Hinzurechnungsbetrag nach § 10 Abs. 1 AStG unterliegt der Gewerbesteuer


FG Düsseldorf, Urteil vom 28.11.2013, 16 K 2513/12 G (Revision zugelassen)

 

Bestimmte – im Ausland erzielte – Einkünfte aus passiver Tätigkeit (z.B. Zins- oder Lizenzeinkünfte) werden dem inländischen körperschaftsteuerlichen Einkommen zugerechnet. Doch unterliegen diese Einkünfte auch der inländischen Gewerbesteuer? Im Schrifttum umstritten, hat das FG Düsseldorf nun ein erstes Urteil zu dieser Thematik gefällt.

 

 

Praxis-Info!

 

Problemstellung

Die Klägerin erzielte unstreitig ausländische Einkünfte aus passiver Tätigkeit. Diese wurden gemäß § 10 Abs. 1 AStG dem körperschaftsteuerlichen Gewinn hinzugerechnet. In ihrer Gewerbesteuererklärung kürzte die Klägerin ihren Gewerbeertrag nach § 9 Nr. 3 GewStG um diesen Betrag (Gewerbeertrag, der auf eine nicht im Inland belegene Betriebsstätte entfällt). Das Finanzamt erkannte die Kürzung nicht an. Im Einspruch- und Klageverfahren argumentierte die Klägerin wie folgt:

  • Die Gewerbesteuer hat einen Inlandscharakter. Es wird einzig auf den im Inland belegenen Gewerbebetrieb abgestellt. Dem widerspreche die Einbeziehung der ausländischen Einkünfte.
  • Nach dem Sinn und Zweck des § 9 Nr. 3 GewStG ist es geboten, die erzielten Einkünfte wie Betriebsstätteneinkünfte zu behandeln.
  • Einschlägig ist auch die Kürzungsvorschrift des § 9 Nr. 8 GewStG (bestimmte Gewinne aus Anteilen an einer ausländischen Gesellschaft). Der Hinzurechnungsbetrag stehe im vorliegenden Fall einem Gewinn aus Anteilen an einer ausländischen Gesellschaft gleich.

Das Finanzamt macht dagegen geltend, dass die Einkünfte nicht durch eine ausländische Betriebsstätte erzielt wurden. Die Anwendung des § 9 Nr. 3 GewStG scheide somit aus.

 

 

Lösung

Das FG Düsseldorf folgt der Auffassung des Finanzamts. Der Hinzurechnungsbetrag ist Teil der gewerblichen Einkünfte der Klägerin und unterliegt der Gewerbesteuer. Ausländische Einkünfte sind – anders als von der Klägerin vorgetragen – nicht generell von der Gewerbesteuer befreit. Die Gewerbesteuerfreiheit gilt nur für die in einer ausländischen Betriebsstätte erzielten Einkünfte.

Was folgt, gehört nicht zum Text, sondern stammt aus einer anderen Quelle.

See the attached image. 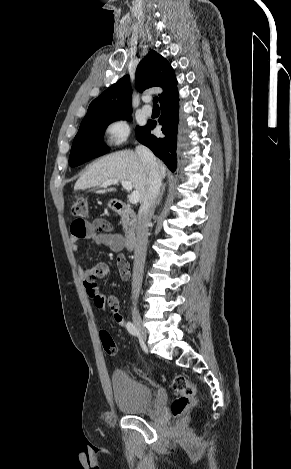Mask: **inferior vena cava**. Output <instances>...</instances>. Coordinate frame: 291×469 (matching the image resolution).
I'll list each match as a JSON object with an SVG mask.
<instances>
[{
    "label": "inferior vena cava",
    "mask_w": 291,
    "mask_h": 469,
    "mask_svg": "<svg viewBox=\"0 0 291 469\" xmlns=\"http://www.w3.org/2000/svg\"><path fill=\"white\" fill-rule=\"evenodd\" d=\"M136 153L149 172V186L141 203L136 230V245L134 250V266L132 276V299L137 301L143 280V270L146 259L148 242V225L154 214L155 206L160 195L161 175L158 163L153 153L145 146H137Z\"/></svg>",
    "instance_id": "602c4592"
}]
</instances>
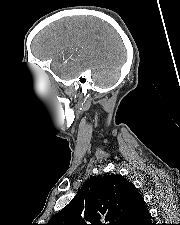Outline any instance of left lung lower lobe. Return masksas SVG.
<instances>
[{
  "mask_svg": "<svg viewBox=\"0 0 180 225\" xmlns=\"http://www.w3.org/2000/svg\"><path fill=\"white\" fill-rule=\"evenodd\" d=\"M150 217L151 215L146 209V207H143L131 218H129L124 225H154L151 222Z\"/></svg>",
  "mask_w": 180,
  "mask_h": 225,
  "instance_id": "0a47b994",
  "label": "left lung lower lobe"
}]
</instances>
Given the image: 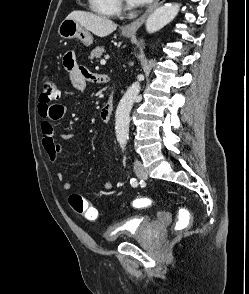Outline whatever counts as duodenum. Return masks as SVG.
<instances>
[{
    "instance_id": "1",
    "label": "duodenum",
    "mask_w": 249,
    "mask_h": 294,
    "mask_svg": "<svg viewBox=\"0 0 249 294\" xmlns=\"http://www.w3.org/2000/svg\"><path fill=\"white\" fill-rule=\"evenodd\" d=\"M100 81L102 82H108V78L105 75L100 76ZM113 112V101L112 99H108V101L104 104L100 111V120L103 123H108L110 121V118L112 116Z\"/></svg>"
}]
</instances>
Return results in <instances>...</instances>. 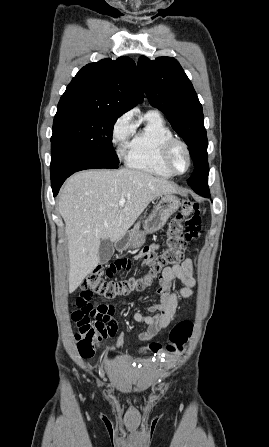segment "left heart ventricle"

Die in § 9 GewStG aufgeführten Kürzungstatbestände sind auf den vorliegenden Fall nicht anwendbar:

  • Eine Kürzung des Gewerbeertrags nach § 9 Nr. 3 GewStG setzt eine nicht im Inland belegene Betriebsstätte voraus. Diese Voraussetzung ist im vorliegenden Fall nicht gegeben.
  • Eine Kürzung des Gewerbeertrags nach § 9 Nr. 7 GewStG scheidet aus, da die ausländische Gesellschaft nicht unter die Mutter-Tochter-Richtlinie fällt. Ferner wurden die Einkünfte nicht aus den in § 8 Abs. 1 Nrn. 1 bis 6 AStG aufgeführten Tätigkeiten erzielt (z.B. Herstellung, Bearbeitung, Verarbeitung oder Montage von Sachen).
  • Die Voraussetzungen für eine Kürzung nach § 9 Nr. 8 GewStG sind ebenfalls nicht gegeben. Der Hinzurechnungsbetrag nach dem AStG stellt keinen Gewinn aus Anteilen an einer ausländischen Gesellschaft dar.

 

 

Praxishinweise:

  • Aufgrund des eindeutigen Urteils und der klammen Finanzlage vieler Gemeinden wird in Zukunft bei Vorliegen eines Hinzurechnungsbetrags im Sinne des AStG vonseiten des Finanzamts wohl verstärkt auf die gewerbesteuerliche Behandlung geachtet werden. Insbesondere bei steuerlichen Betriebsprüfungen über mehrere Veranlagungszeiträume können hier größere Nachzahlungen fällig werden.
  • In der Fachliteratur ist die enge Fokussierung auf den Betriebsstättenbegriff bei Anwendung des § 9 Nr. 3 GewStG umstritten. Aufgrund der vielfältigen hierzu geäußerten Kritik ist die Revision gegen das Urteil wegen grundsätzlicher Bedeutung zugelassen.